Une nouvelle étude dirigée par le US Forest Service, avec l'Université Chapman comme un collaborateur principal principal, publié dans Communications de la nature, suggère que les sols tropicaux de la Terre peuvent contribuer au changement climatique au fur et à mesure que le réchauffement climatique se poursuit, libérant de grandes quantités de dioxyde de carbone (CO₂) car ils se réchauffent et accélèrent potentiellement une boucle de rétroaction dangereuse.
Les forêts tropicales ont longtemps été considérées comme des alliés critiques dans la lutte contre le changement climatique, les systèmes naturels qui absorbent l'excès de carbone et refroidissent la planète. Mais cette nouvelle recherche montre que le réchauffement lui-même fait que les sols de ces forêts libèrent d'énormes quantités de co₂, renversant essentiellement le script.
Cela compte pour tout le monde. Si les forêts tropicales commencent à agir comme des sources de carbone au lieu des éviers, cela pourrait accélérer le réchauffement climatique beaucoup plus rapidement que prévu, affectant tout, de la montée du niveau de la mer et du temps extrême à la sécurité alimentaire et à la santé publique. Il est essentiel de comprendre ces boucles de rétroaction si nous devons nous préparer et, espérons-le, les pires impacts d'un climat en évolution rapide.
L'équipe de recherche internationale, y compris le professeur adjoint de Chapman des sciences biologiques, la Dre Christine Sierra O'Connell, a constaté que la respiration du sol dans une forêt tropicale portoricaine augmentait de 42 à 204% dans les parcelles réchauffées expérimentalement, l'un des plus grands taux de libération de CO₂ jamais enregistrés dans un écosystème terrestre. Les résultats positionnent les écosystèmes sous-sol en tant qu'acteurs critiques dans la crise climatique mondiale.
« Cette recherche montre que lorsque la planète se réchauffe, les sols tropicaux peuvent commencer à amplifier ce réchauffement », a déclaré O'Connell. « Si ces schémas persistent dans le temps et les régions, nous pouvons sous-estimer radicalement la mesure dans laquelle les forêts tropicales perdront du carbone et accéléreront le changement climatique. »

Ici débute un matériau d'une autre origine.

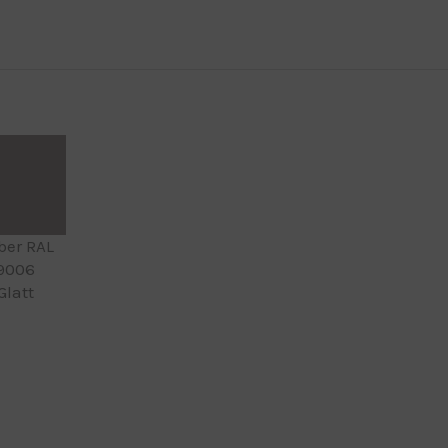
lber RAL
9006
Glatt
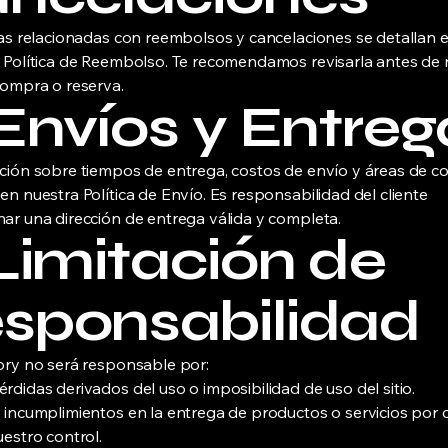
cas relacionadas con reembolsos y cancelaciones se detallan 
 Política de Reembolso. Te recomendamos revisarla antes de r
compra o reserva.
 Envíos y Entreg
ción sobre tiempos de entrega, costos de envío y áreas de c
en nuestra Política de Envío. Es responsabilidad del cliente
ar una dirección de entrega válida y completa.
 Limitación de
sponsabilidad
ory no será responsable por:
rdidas derivados del uso o imposibilidad de uso del sitio.
 incumplimientos en la entrega de productos o servicios por 
uestro control.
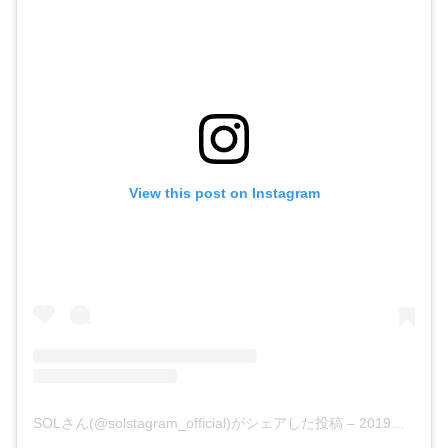
View this post on Instagram
SOLさん(@solstagram_official)がシェアした投稿
–
2019年 3月月5日午前8時56分PST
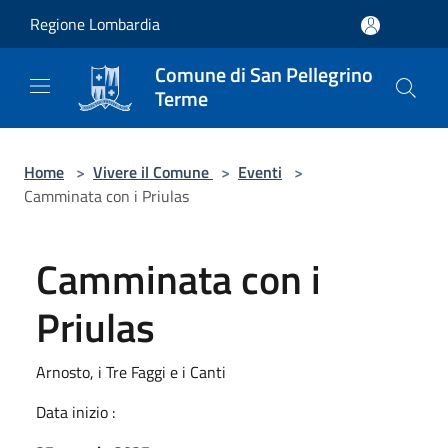
Salta al contenuto principale
Regione Lombardia
Comune di San Pellegrino
Terme
Home
>
Vivere il Comune
>
Eventi
>
Camminata con i Priulas
Camminata con i
Priulas
Arnosto, i Tre Faggi e i Canti
Data inizio :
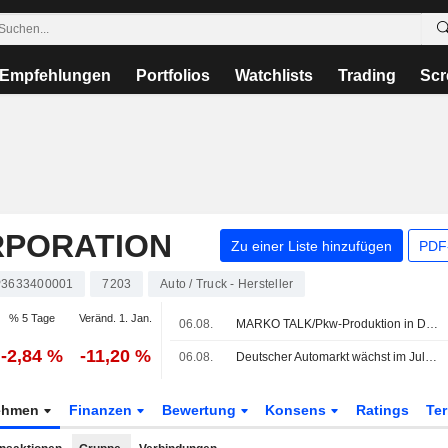
Empfehlungen
Portfolios
Watchlists
Trading
Scr
RPORATION
Zu einer Liste hinzufügen
PDF-
P3633400001
7203
Auto / Truck - Hersteller
% 5 Tage
Veränd. 1. Jan.
06.08.
MARKO TALK/Pkw-Produktion in Deutschland sinkt im Juli
-2,84 %
-11,20 %
06.08.
Deutscher Automarkt wächst im Juli nur leicht - BYD erneut mit Absatzsprung
ehmen
Finanzen
Bewertung
Konsens
Ratings
Te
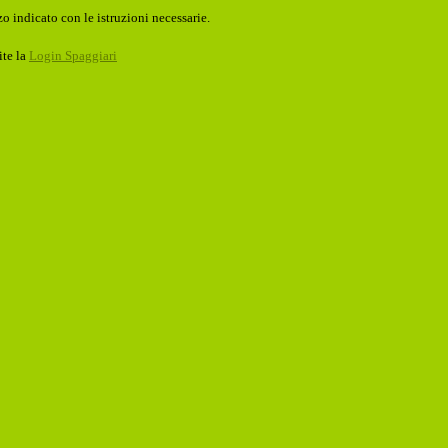
o indicato con le istruzioni necessarie.
ite la
Login Spaggiari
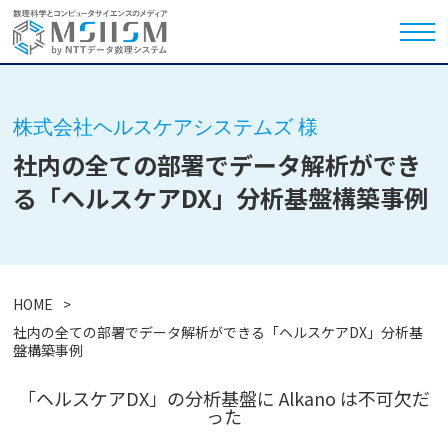
株式会社ヘルスケアシステムズ 様
社内の全ての部署でデータ解析ができ
る「ヘルスケアDX」分析基盤構築事例
HOME
社内の全ての部署でデータ解析ができる「ヘルスケアDX」分析基
盤構築事例
「ヘルスケアDX」の分析基盤に Alkano は不可欠だ
った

L'étude a simulé un futur scénario climatique en augmentant les températures atmosphériques 4 ° C à l'aide de radiateurs infrarouges, marquant la première expérience de ce type dans une forêt tropicale. Dirigé par le projet Trace (Réponses tropicales à l'expérience climatique modifiée), qui comprend des chercheurs de premier cycle de l'Université de Chapman travaillant aux côtés des professeurs sur le terrain, les travaux suggèrent que les microbes, et non les racines des plantes, étaient responsables des augmentations de co₂ dramatiques. Ces résultats sont importants car les sols stockent plus de carbone que l'atmosphère et toutes les plantes terrestres combinées. Libérer ce carbone pourrait amplifier le réchauffement à l'échelle mondiale.
« Nous assistons à un changement troublant », a ajouté O'Connell. « Les systèmes mêmes sur lesquels nous comptons pour stabiliser le climat peuvent maintenant nous pousser dans la direction opposée. »
Des chercheurs de l'USDA Forest Service, US Geological Survey, de l'Université du Vermont, de Morton Arboretum et de la Michigan Technological University ont également contribué à l'étude.